13. The cause of action arose in Isiolo in this matter; where there is no High Court at Isiolo currently.  Isiolo mattes are filed at the nearest High Court, thus Meru High Court.  There is no justification why this matter should not have been filed in Meru, which is a neutral ground for parties herein.  The reasons why the petitioners want this matter heard in Nairobi is not justified at all and I find the reasons of security amongst others to be a mere excuse to cause the Respondents suffer unjustified expense and delay prompt hearing and determination of this petition.  This being a constitutional petition governed by the Constitution of Kenya (Protection of Rights and Fundamental Freedoms) Practice and Procedure Rules 2013, I am satisfied, that the application before this court is proper and the Respondents have rightly invoked this court discretion for transfer of this petition.  I further find if the application the transfer would not be allowed there will be chaos in hearing and determination of matter as parties would be out to delay this matters as they seek to punish each other on lame excuses.  I am of the view that once a party decides to institute a suit, the party should institute a suit in a court which has jurisdiction and which is near to the Respondents residences.

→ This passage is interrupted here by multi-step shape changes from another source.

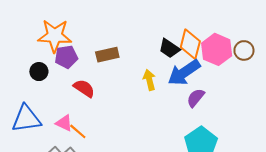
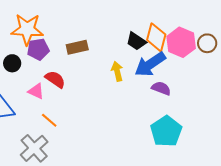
purple semicircle: (196, 98) -> (161, 88), turned 72
pink triangle: (64, 123) -> (36, 91), moved

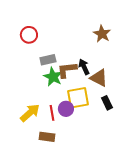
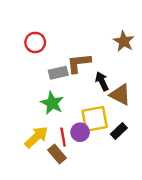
brown L-shape: (67, 70) -> (79, 63), moved
green star: (53, 77) -> (52, 103), moved
black rectangle: (107, 103) -> (119, 131), moved, turned 72
brown rectangle: (47, 137) -> (57, 154), moved, turned 42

14. I have considered the authorities relied upon by the petitioners counsel in this matter and find the decision are based on Civil Procedure Act, and not the practice and Procedure provided for under the constitution.  I further find as the Constitution of Kenya (Protection of Rights and Fundamental Freedom) Practice and Procedure Rules 2013, applies to all proceedings made under Article 22 of the Constitution and that the overriding objective of these rules is to facilitate access to justice for all persons as required under Article 48 of the constitution are sufficient enough in matters related to constitutional issues.

15. From the above I find the Respondents application to be meritorious.

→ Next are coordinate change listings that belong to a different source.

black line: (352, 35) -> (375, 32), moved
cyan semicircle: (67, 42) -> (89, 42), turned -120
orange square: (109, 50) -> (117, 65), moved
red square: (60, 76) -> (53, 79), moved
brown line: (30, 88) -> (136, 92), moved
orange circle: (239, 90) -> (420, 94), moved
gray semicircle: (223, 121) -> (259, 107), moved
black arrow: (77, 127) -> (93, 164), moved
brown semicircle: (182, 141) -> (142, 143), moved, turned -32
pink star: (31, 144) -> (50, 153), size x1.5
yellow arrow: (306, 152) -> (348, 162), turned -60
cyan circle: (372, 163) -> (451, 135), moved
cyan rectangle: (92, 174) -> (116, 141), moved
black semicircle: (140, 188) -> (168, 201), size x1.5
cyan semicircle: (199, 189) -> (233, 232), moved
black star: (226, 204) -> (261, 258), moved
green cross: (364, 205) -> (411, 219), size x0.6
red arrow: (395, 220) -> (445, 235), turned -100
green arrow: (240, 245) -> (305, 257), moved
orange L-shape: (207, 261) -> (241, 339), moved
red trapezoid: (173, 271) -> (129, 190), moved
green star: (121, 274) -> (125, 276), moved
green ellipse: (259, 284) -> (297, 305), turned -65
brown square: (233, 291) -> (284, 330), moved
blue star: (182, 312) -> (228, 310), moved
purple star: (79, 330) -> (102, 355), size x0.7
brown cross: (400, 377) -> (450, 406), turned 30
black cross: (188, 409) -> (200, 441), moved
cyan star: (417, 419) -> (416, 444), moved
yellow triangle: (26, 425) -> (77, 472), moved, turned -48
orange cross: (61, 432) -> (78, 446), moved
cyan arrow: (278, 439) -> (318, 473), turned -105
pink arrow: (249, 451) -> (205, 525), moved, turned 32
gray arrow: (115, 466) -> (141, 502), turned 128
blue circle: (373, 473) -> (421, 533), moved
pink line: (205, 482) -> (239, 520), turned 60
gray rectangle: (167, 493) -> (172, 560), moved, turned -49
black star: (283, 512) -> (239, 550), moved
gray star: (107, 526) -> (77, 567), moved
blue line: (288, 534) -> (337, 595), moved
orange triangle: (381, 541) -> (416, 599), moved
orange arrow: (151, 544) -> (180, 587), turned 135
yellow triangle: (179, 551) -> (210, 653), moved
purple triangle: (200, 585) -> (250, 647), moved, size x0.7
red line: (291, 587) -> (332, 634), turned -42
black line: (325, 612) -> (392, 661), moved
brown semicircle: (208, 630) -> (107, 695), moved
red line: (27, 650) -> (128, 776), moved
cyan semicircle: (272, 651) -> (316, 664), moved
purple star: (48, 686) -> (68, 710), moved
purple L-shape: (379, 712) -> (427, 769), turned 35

B. The Petitioner’s application dated 26th November 26/11/2019.

16. The petitioners filed a Notice of Motion dated 26th November 2019 seeking the following orders:-

a) That a Notice to Show Cause does issue against the 1st and 2nd Respondents as to why contempt proceedings ought not to be instituted against them.

b) That the Speaker of the County Assembly of Isiolo, be committed to civil jail for six months and be fined accordingly for being in contempt of this Honourable Court’s Orders of 30th October, 2019.

c) The costs of this application be borne by the Respondents.

d) Any other remedy that the court deems fit and just.

17. The application is based on grounds nos. (a) – (j) on the face of the application.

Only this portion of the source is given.